May Jobs Report

The U.S. economy added 172,000 jobs in May, well above the consensus estimate of 85,000 and the 115,000 jobs created in April, signaling a reacceleration in labor market growth. Additionally, the unemployment rate remained unchanged at 4.3%, indicating that labor market conditions continue to be more resilient than many economists had anticipated and remain near the lower end of their historical range. The labor force participation rate was also unchanged at 61.8%. The Investment Committee believes that ongoing tension in the Middle East could weigh on U.S. economic growth over the longer term, as higher oil and gasoline prices reduce consumers’ discretionary spending power.  Regardless, May’s employment data suggests that the labor market remains relatively stable, providing policymakers with continued flexibility as they consider future adjustments to monetary policy. 

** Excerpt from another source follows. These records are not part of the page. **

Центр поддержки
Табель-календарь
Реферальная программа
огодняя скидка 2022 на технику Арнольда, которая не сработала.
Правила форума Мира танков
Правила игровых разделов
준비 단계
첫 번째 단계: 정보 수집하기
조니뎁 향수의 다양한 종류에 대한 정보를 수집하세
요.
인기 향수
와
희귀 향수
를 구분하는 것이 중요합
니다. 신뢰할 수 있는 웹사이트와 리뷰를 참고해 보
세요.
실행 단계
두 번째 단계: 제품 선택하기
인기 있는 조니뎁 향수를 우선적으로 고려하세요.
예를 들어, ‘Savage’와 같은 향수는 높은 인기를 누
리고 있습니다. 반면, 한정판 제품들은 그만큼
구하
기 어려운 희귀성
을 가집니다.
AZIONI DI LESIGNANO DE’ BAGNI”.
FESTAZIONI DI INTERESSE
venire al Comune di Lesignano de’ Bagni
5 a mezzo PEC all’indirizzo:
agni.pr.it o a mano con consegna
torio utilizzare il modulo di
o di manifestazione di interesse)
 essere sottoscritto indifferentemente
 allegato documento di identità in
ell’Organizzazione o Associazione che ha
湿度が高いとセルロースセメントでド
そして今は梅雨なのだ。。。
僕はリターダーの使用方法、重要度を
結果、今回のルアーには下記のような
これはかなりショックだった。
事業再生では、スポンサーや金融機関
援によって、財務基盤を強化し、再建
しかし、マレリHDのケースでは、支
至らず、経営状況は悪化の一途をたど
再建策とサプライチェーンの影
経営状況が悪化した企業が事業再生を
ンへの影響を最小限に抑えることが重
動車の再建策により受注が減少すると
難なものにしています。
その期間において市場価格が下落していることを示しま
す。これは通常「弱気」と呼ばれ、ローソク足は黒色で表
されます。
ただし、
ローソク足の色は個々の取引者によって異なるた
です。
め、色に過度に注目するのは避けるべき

This morning’s non-farm payroll results come after Wednesday’s ADP report, which showed job gains of 122,000, slightly higher than the 120,000 consensus and consistent with April’s gain of 109,000.  Unlike prior months, job growth spread further than just healthcare, and gains were more broad based. Education and health services gained 57,000 jobs, trade, transportation, and utilities added 36,000, professional and business services contributed 11,000, while construction and leisure and hospitality both rose by 8,000. Information services lost 9,000 and natural resources and mining fell by 3,000. Companies with fewer than 50 employees led gains with 67,000 new hires, while companies with 500 or more employees added 40,000, and medium sized firms added 15,000.  Based on salary, annual pay rose by 4.4% for those staying in their jobs, while those that changed jobs observed a 6.5% increase. 

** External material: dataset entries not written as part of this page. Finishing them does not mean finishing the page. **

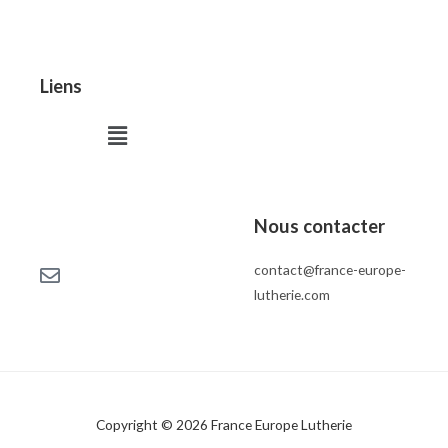
Liens
Menu
Nous contacter
contact@france-europe-
lutherie.com
Copyright © 2026 France Europe Lutherie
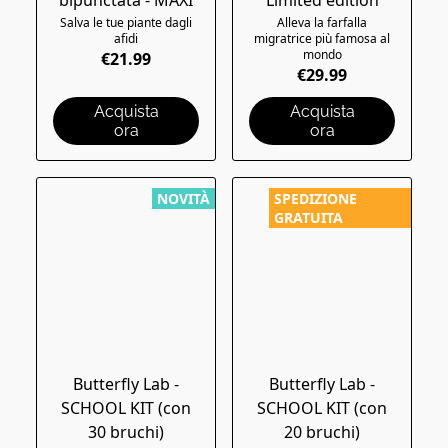
bipunctata - MAXI
Limited edition
Salva le tue piante dagli
Alleva la farfalla
afidi
migratrice più famosa al
mondo
€21.99
€29.99
Acquista
Acquista
ora
ora
NOVITÀ
SPEDIZIONE
GRATUITA
Butterfly Lab -
Butterfly Lab -
SCHOOL KIT (con
SCHOOL KIT (con
30 bruchi)
20 bruchi)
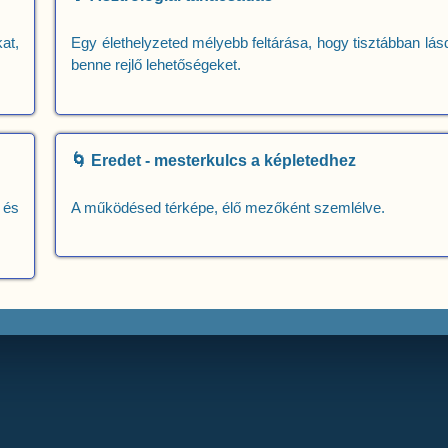
at,
Egy élethelyzeted mélyebb feltárása, hogy tisztábban lás
benne rejlő lehetőségeket.
🌀 Eredet - mesterkulcs a képletedhez
 és
A működésed térképe, élő mezőként szemlélve.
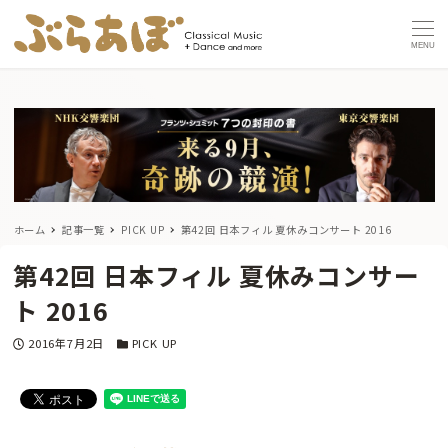
MENU
ホーム
記事一覧
PICK UP
第42回 日本フィル 夏休みコンサート 2016
第42回 日本フィル 夏休みコンサー
ト 2016
投稿日
カテゴリー
2016年7月2日
PICK UP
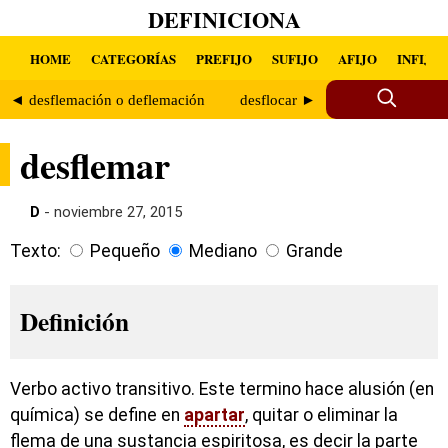
DEFINICIONA
HOME
CATEGORÍAS
PREFIJO
SUFIJO
AFIJO
INFIJO
◄ desflemación o deflemación
desflocar ►
desflemar
D
- noviembre 27, 2015
Texto:
Pequeño
Mediano
Grande
Definición
Verbo activo transitivo. Este termino hace alusión (en
química) se define en
apartar
, quitar o eliminar la
flema de una sustancia espiritosa, es decir la parte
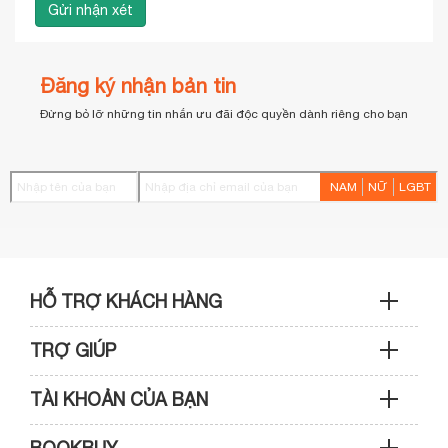
Đăng ký nhận bản tin
Đừng bỏ lỡ những tin nhắn ưu đãi độc quyền dành riêng cho bạn
NAM
NỮ
LGBT
HỖ TRỢ KHÁCH HÀNG
TRỢ GIÚP
Sản phẩm & Đơn hàng: 0933 109 009
TÀI KHOẢN CỦA BẠN
Hướng dẫn mua hàng
Kỹ thuật & Bảo hành: 0989 439 986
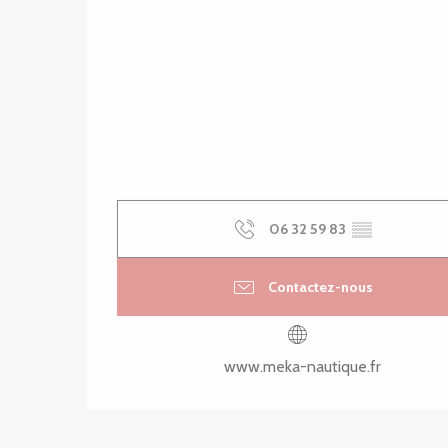
06 32 59 83
▒▒
Contactez-nous
www.meka-nautique.fr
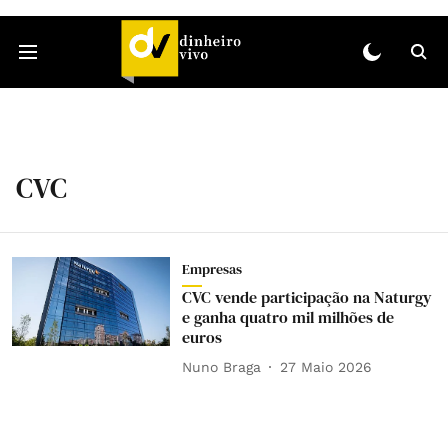
CVC
Empresas
CVC vende participação na Naturgy
e ganha quatro mil milhões de
euros
Nuno Braga
27 Maio 2026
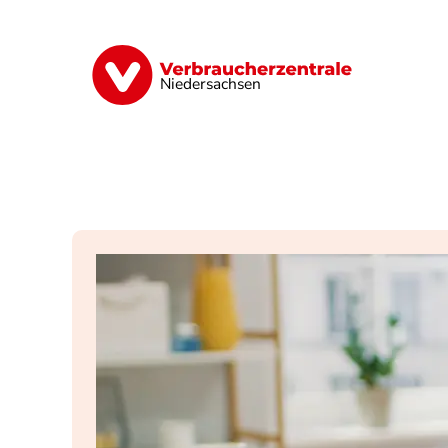
Direkt
zum
Inhalt
Digitale Welt
Energie
Geld & Ver
Niedersachsen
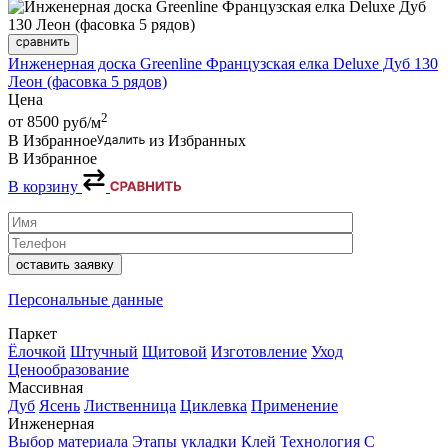
Инженерная доска Greenline Французская елка Deluxe Дуб 130
Леон (фасовка 5 рядов)
Цена
2
от 8500
руб/м
В Избранное
из Избранных
В Избранное
В корзину
Персональные данные
Паркет
Ёлочкой
Штучный
Щитовой
Изготовление
Уход
Ценообразование
Массивная
Дуб
Ясень
Лиственница
Циклевка
Применение
Инженерная
Выбор материала
Этапы укладки
Клей
Технология
С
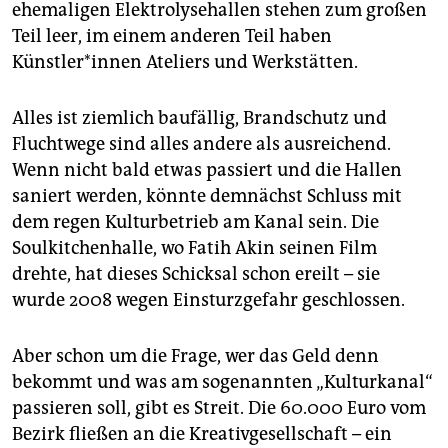
epaper login
ehemaligen Elektrolysehallen stehen zum großen
Teil leer, im einem anderen Teil haben
Künstler*innen Ateliers und Werkstätten.
Alles ist ziemlich baufällig, Brandschutz und
Fluchtwege sind alles andere als ausreichend.
Wenn nicht bald etwas passiert und die Hallen
saniert werden, könnte demnächst Schluss mit
dem regen Kulturbetrieb am Kanal sein. Die
Soulkitchenhalle, wo Fatih Akin seinen Film
drehte, hat dieses Schicksal schon ereilt – sie
wurde 2008 wegen Einsturzgefahr geschlossen.
Aber schon um die Frage, wer das Geld denn
bekommt und was am sogenannten „Kulturkanal“
passieren soll, gibt es Streit. Die 60.000 Euro vom
Bezirk fließen an die Kreativgesellschaft – ein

The labor market continues to surprise to the upside. Over the past three months, the average monthly increase in nonfarm payrolls was 157,000 jobs, based on monthly gains of 115,000, 185,000, and 172,000.  This compares favorably with the same three-month period a year ago, when the average monthly increase was 63,000 jobs. At the same time, concerns persist that higher oil prices could add further pressure to already elevated inflation. As a result, some Federal Reserve officials have adopted a more cautious stance toward monetary policy.

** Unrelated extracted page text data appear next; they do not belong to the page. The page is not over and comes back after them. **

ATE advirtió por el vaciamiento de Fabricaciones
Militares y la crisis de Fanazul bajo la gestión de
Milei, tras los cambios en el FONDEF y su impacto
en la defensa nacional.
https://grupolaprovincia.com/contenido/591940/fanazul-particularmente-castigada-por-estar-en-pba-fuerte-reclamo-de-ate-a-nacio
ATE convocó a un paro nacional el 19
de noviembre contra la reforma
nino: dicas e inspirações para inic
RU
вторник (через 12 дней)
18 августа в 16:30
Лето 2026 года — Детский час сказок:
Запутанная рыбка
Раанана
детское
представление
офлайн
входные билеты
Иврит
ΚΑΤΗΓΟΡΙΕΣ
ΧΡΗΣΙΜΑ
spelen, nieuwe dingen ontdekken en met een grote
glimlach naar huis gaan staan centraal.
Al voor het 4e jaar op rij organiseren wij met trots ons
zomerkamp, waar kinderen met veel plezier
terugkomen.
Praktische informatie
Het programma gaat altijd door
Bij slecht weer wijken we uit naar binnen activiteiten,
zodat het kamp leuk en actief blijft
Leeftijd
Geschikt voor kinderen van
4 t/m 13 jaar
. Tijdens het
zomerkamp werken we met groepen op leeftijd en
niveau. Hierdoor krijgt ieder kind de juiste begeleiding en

The fed funds futures market is currently pricing in a greater likelihood of an interest rate increase than a rate cut by year-end. Despite political pressure to lower interest rates and the prospect of a new Federal Reserve Chair, the Investment Committee believes a rate cut in the coming months is unlikely unless labor market conditions weaken significantly from current levels and inflation descends back towards the longer term 2.0% target rate.